Hi, On 05/26/2013 07:51 PM, Diego Biurrun wrote:
On 2013-05-26 18:16, Diego Biurrun wrote:On Sat, May 25, 2013 at 01:37:18PM -0000, noreply@xxxxxxxxxxxxx wrote:------------------------------------------------------------ revno: 6412 fixes bug: https://launchpad.net/bugs/1184142 committer: Miika Komu <miika@xxxxxx> branch nick: hipl timestamp: Sat 2013-05-25 16:36:48 +0300 message: Fixed a checksumming issue As described in lp:1184142, initiating base exchange using a 64-bit initiator and 32-bit responder with IPv6 addresses (e.g. Teredo addresses) results in a checksum error: error(lib/core/builder.c:1884@hip_verify_network_header) HIP checksum failed. I traced the error to hip_checksum_packet() where the variable "p" seems behave oddly. After some testing, I figured out that the issue does not repeat itself when turning gcc optimizations off. I tested that the problem could have been solved with __attribute__((optimize("O0"))) in the function signature, but declaring the problematic variable to static seems to do the trick. Feel free to suggest better solutions to the issue. modified: libcore/gpl/checksum.c--- libcore/gpl/checksum.c 2012-05-12 06:54:33 +0000 +++ libcore/gpl/checksum.c 2013-05-25 13:36:48 +0000 @@ -228,7 +228,7 @@ uint16_t checksum = 0; unsigned long sum = 0; int count = 0, length = 0; - unsigned short *p = NULL; /* 16-bit */ + static unsigned short *p = NULL; /* 16-bit */ struct pseudo_header pseudoh = { { 0 } }; struct pseudo_header6 pseudoh6 = { { 0 } }; uint32_t src_network, dst_network;I think this makes the situation worse, not better. This code is broken and now you rely on some gcc optimization (or lack thereof) to hide the fact. Have you verified this even works with more than one gcc version (not to mention other compilers)?

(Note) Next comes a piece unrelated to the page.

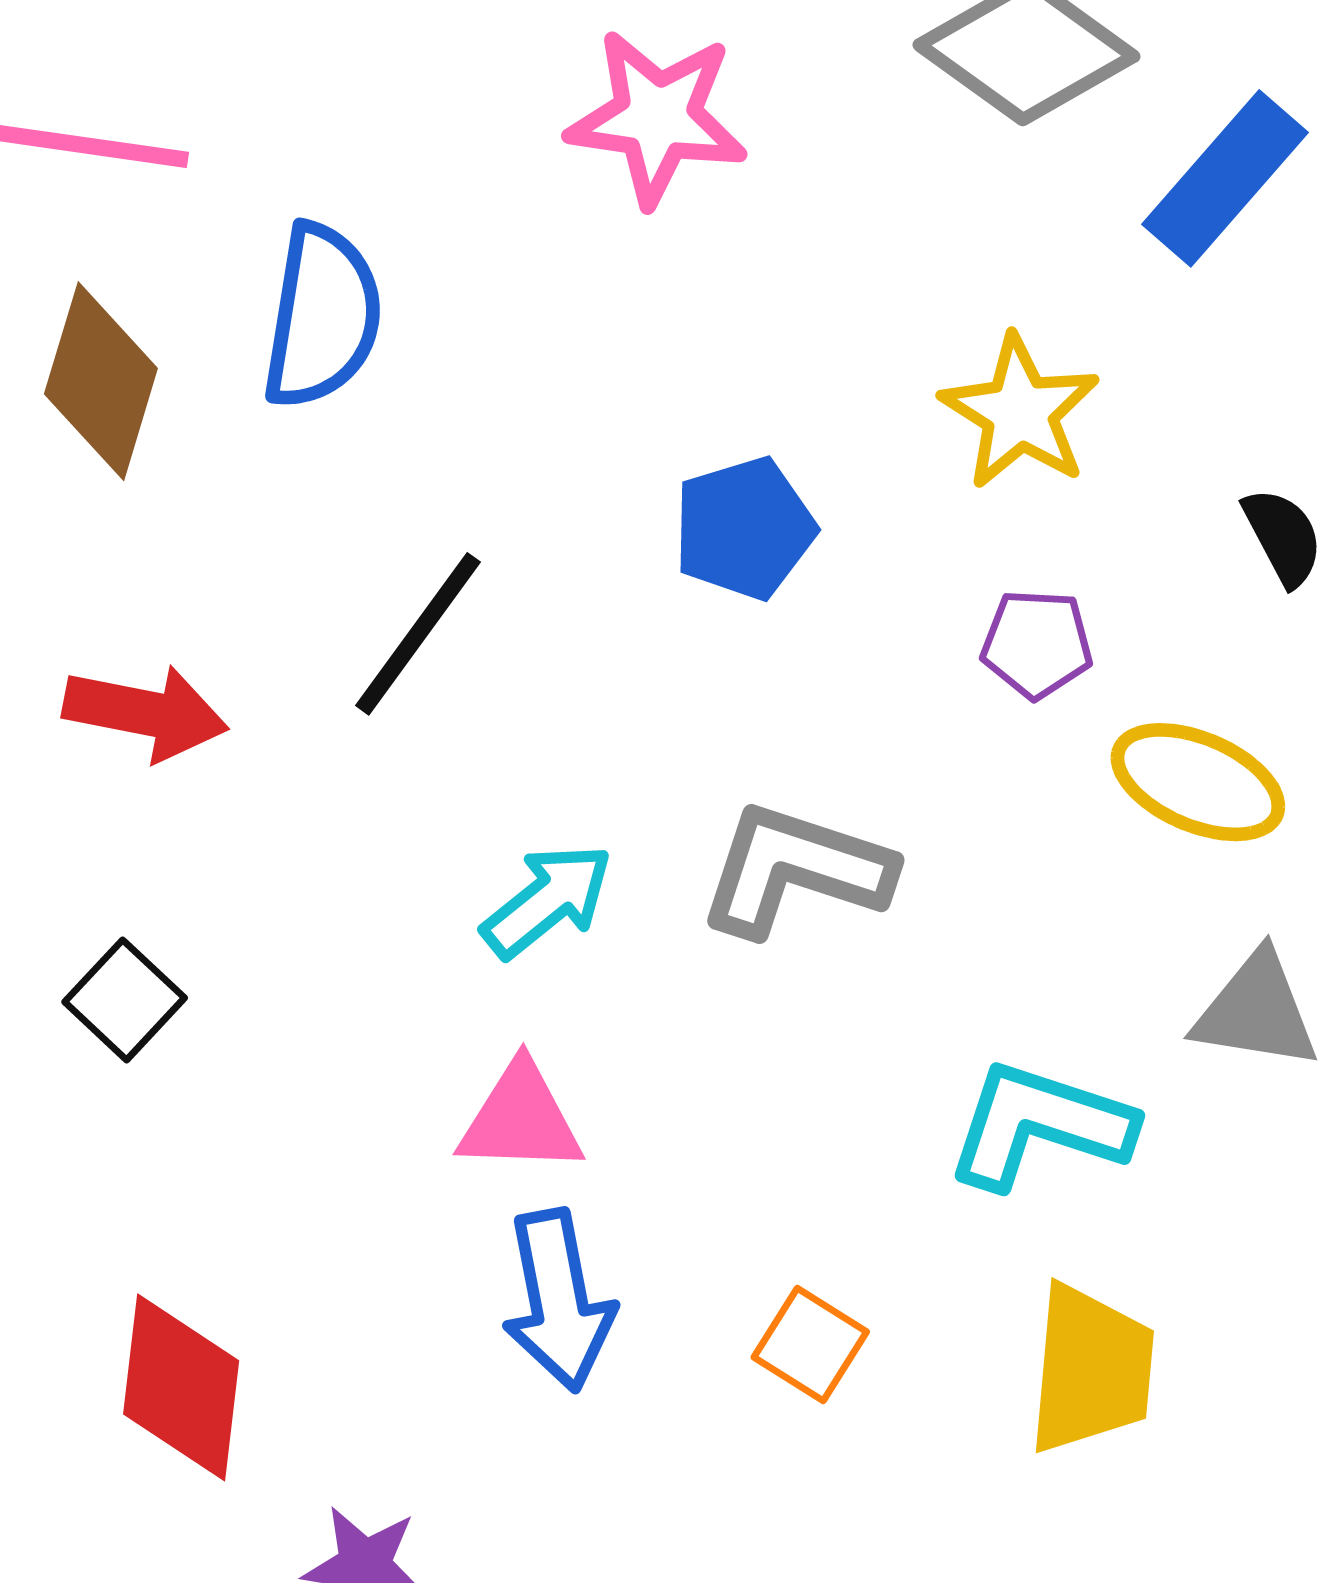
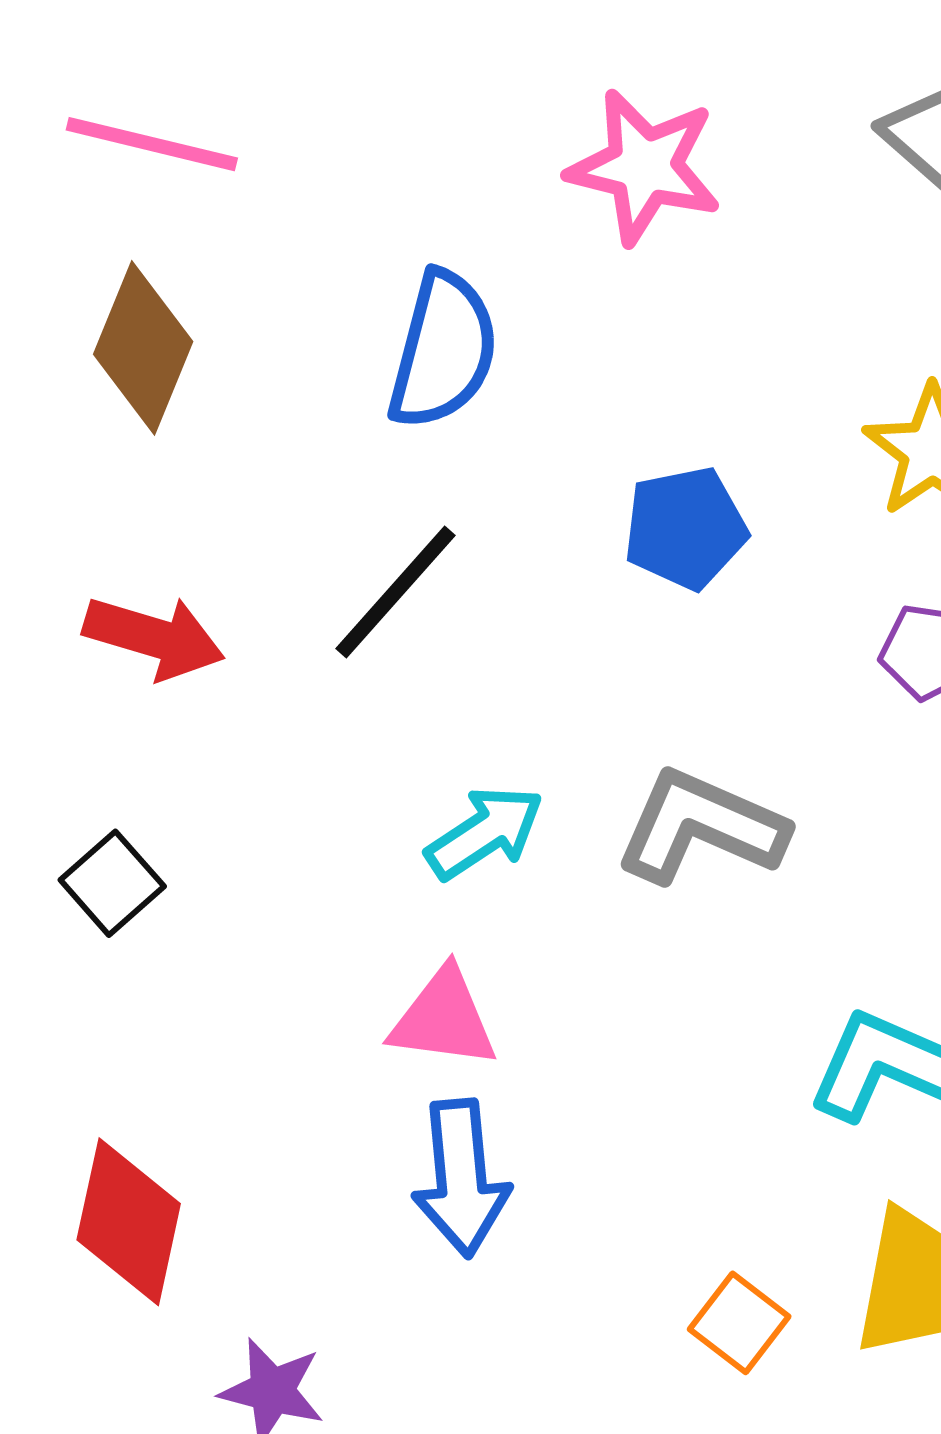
blue semicircle: (322, 316) -> (443, 350), moved
orange square: (810, 1345) -> (739, 1323), moved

I didn't test my fix with multiple gcc versions or clang.
Since the bug appears with 32 and 64 bit platforms, one needs to find out why different checksums are generated in the first place. Some parts hip_checksum_packet() must have hidden assumptions about pointer or integer type sizes. Also note the rampant casting that is used to paper over design issues. My money is on the pointer dereferences sum += *p++; count -= 2; should depend on the size of the pointer, which can be 32 or 64 bits, so count cannot be decremented by the fixed size of '2', which is only correct for 32 bits.Hmmm, no, that analysis is not correct. The decrement should work. I suggest starting to debug this by getting rid of all the short and long integer types used in that file and replace them by POSIX types like uint16_t that have guaranteed sizes.
I tried this, but it didn't help, so the problem originates from gcc optimizations.
I agree that this code should be rewritten with integers that have clear sizes and possibly with a union structure. I have reopened the bug, but meanwhile the only working fix will remain in the trunk.